Monday 25 October 2021

Coronavirus streets to lively markets - XLVIII

Local markets alive

It is interesting to be distracted by observation to notice things that are quite serendipitous especially after review. My trip to London was mainly to see friends who reside in boroughs as far apart as you could imagine for someone from out of town, for I was in Richmond on Saturday and then Haringey on Sunday.

On my return from Twickenham, I met a lady with lots of leftover bread at the station who manned the Celtic Bakers store at the Twickenham Farmers' Market and then on Sunday, after being taken for a circulatory ride by a black cab, we were out to the City & Country Farmers’ Market at the Alexandra Palace Campsbourne School.

Just smile for a while

The wide array of foods and goods locally sourced and fresh without the dead hand of over-processing by the food industrial complex makes one think it might be prudent to seek out a farmers’ market in my locality.
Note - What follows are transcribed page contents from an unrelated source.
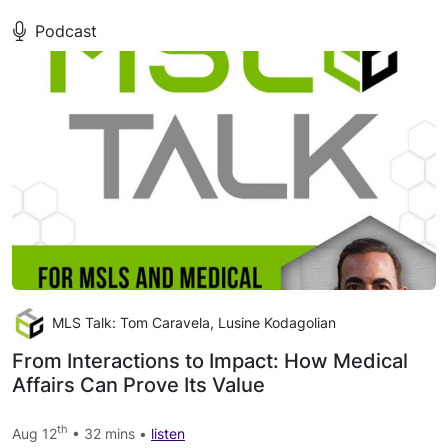
Podcast
MLS Talk: Tom Caravela, Lusine Kodagolian
From Interactions to Impact: How Medical
Affairs Can Prove Its Value
th
Aug 12
• 32 mins •
listen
The store holders had different temperaments, one could not be bothered to notice us, another was an effervescent conversationalist, please to see us, willing to oblige and present to advice and tips. You can imagine how much time we spent with him before having to visit another stall just because he had run out of something we wanted.

Noticed fame and noted infamy

There, just above the stall was a blue plaque honouring Emma Clarke, reputed to be the first black female footballer who played in the first public national match for women on Nightingale Lane in 1895. Then to think that for most of the first part of the 20th Century the Football Association took a conservative stance against women’s football.

Blue plaque to Emma Clarke - pioneering black British female footballer.

Round to the other side of the market venue on the school premises, we stocked up on vegetables and me, a bottle of ginger and banana kombucha made by a man who seemed to have more than a passing interest in me, I guess we just notice each other by some invisible radar.

Not that Yoruba

Moving on, there was a stall with language books, I picked the one for Yoruba off the shelf which was interesting in that they there teaching Yoruba pronunciations by using English phonics which I thought strange because the sounds would at best be approximations and when spoken would sound quite foreign too.

However, one critical element was missing, the diacritical marks necessary to show that Yoruba is a tonal language such that words that look like homonyms without the diacritical marks are not homophones because of the intonations and are essentially heteronyms.

Oiled his wallet nicely

We withstood a whole exegesis on walnut and cobnut (hazelnut) cold-pressed oils, if we could remember anything of what we were supposed to learn, the pitch was persuasive enough and he made a really good sale. The walnut oil will suit my steam cooking as it best used on food that does not take direct heat.

I was last at this market probably 3 years ago, and it was a wonderfully pleasant sunny day for fourth week of October.